Un telo tradizionale protegge soprattutto da sole, pioggia, polvere, resina e sporco. Un telo antigrandine, invece, utilizza materiali più spessi e imbottiti, spesso con strati in schiuma, neoprene, EVA o tessuti multistrato capaci di assorbire parte dell’urto dei chicchi. I modelli migliori proteggono soprattutto tetto, cofano, parabrezza e lunotto, cioè le superfici più esposte.
Sul mercato si trovano soluzioni molto diverse. I teli più semplici costano poche decine di euro, ma offrono una protezione limitata. I modelli specifici antigrandine partono in genere da circa 80-100 euro e possono superare i 200-300 euro per le versioni più robuste, sagomate o pensate per SUV e auto di grandi dimensioni. Esistono anche coperture gonfiabili o semi-rigide, più costose e ingombranti, ma pensate per chi lascia spesso la vettura all’aperto in zone particolarmente esposte.

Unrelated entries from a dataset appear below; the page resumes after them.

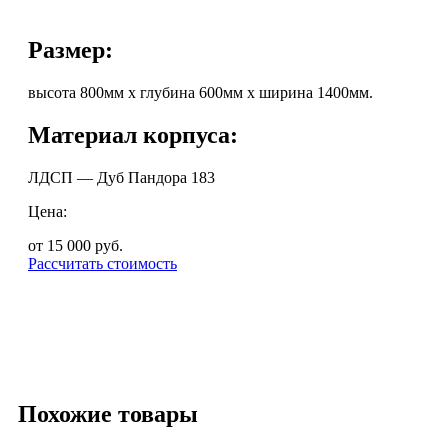
Размер:
высота 800мм х глубина 600мм х ширина 1400мм.
Материал корпуса:
ЛДСП — Дуб Пандора 183
Цена:
от 15 000
руб.
Рассчитать стоимость
Похожие товары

Come scegliere il telo giusto
La scelta dipende dall’uso dell’auto. Per chi ha un box o un posto coperto, il telo può essere una soluzione di emergenza da tenere nel bagagliaio durante la stagione più a rischio. Per chi parcheggia sempre in strada, invece, conviene puntare su un prodotto più resistente, facile da montare e ben fissato alla carrozzeria, per evitare che il vento lo sollevi proprio durante un temporale.
Attenzione anche alle dimensioni: un telo troppo piccolo lascia scoperte le parti laterali, uno troppo grande può muoversi e graffiare la vernice. Un altro aspetto da valutare è la garanzia dichiarata dal produttore. Alcuni teli indicano il diametro massimo dei chicchi contro cui offrono protezione, ma è bene non interpretarli come uno scudo assoluto. In caso di grandinate eccezionali, nessun telo morbido può garantire l’assenza totale di danni. Può però ridurli in modo significativo, soprattutto sulle superfici orizzontali.
Il telo antigrandine non sostituisce l’assicurazione, ma può affiancarla. Da un lato limita il rischio di dover affrontare una riparazione costosa, dall’altro può essere utile anche per chi possiede un’auto usata o datata che non riesce più ad assicurare facilmente contro gli eventi atmosferici. In un mercato in cui proteggere la propria vettura costa sempre di più, spendere qualche centinaio di euro per una copertura ben fatta può rivelarsi una scelta molto concreta.